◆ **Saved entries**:
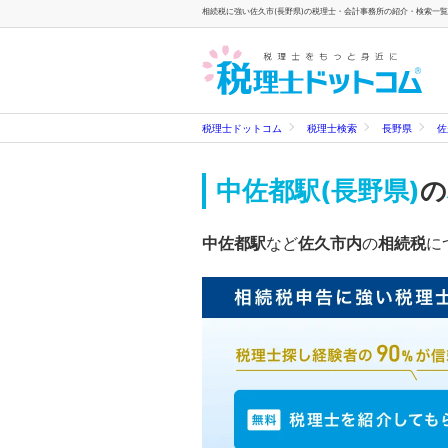
相続税に強い佐久市(長野県)の税理士・会計事務所の紹介・検索一覧 
税理士ドットコム
税理士検索
長野県
佐
中佐都駅(長野県)
の
中佐都駅
など
佐久市内
の
相続税
に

◆ **WHAT THIS TASK INVOLVES**:
Exclude the pictures and give back the rest of the data above exactly as written.

◆ **EXERCISE RESULT**:
相続税に強い佐久市(長野県)の税理士・会計事務所の紹介・検索一覧 
税理士ドットコム
税理士検索
長野県
佐
中佐都駅(長野県)
の
中佐都駅
など
佐久市内
の
相続税
に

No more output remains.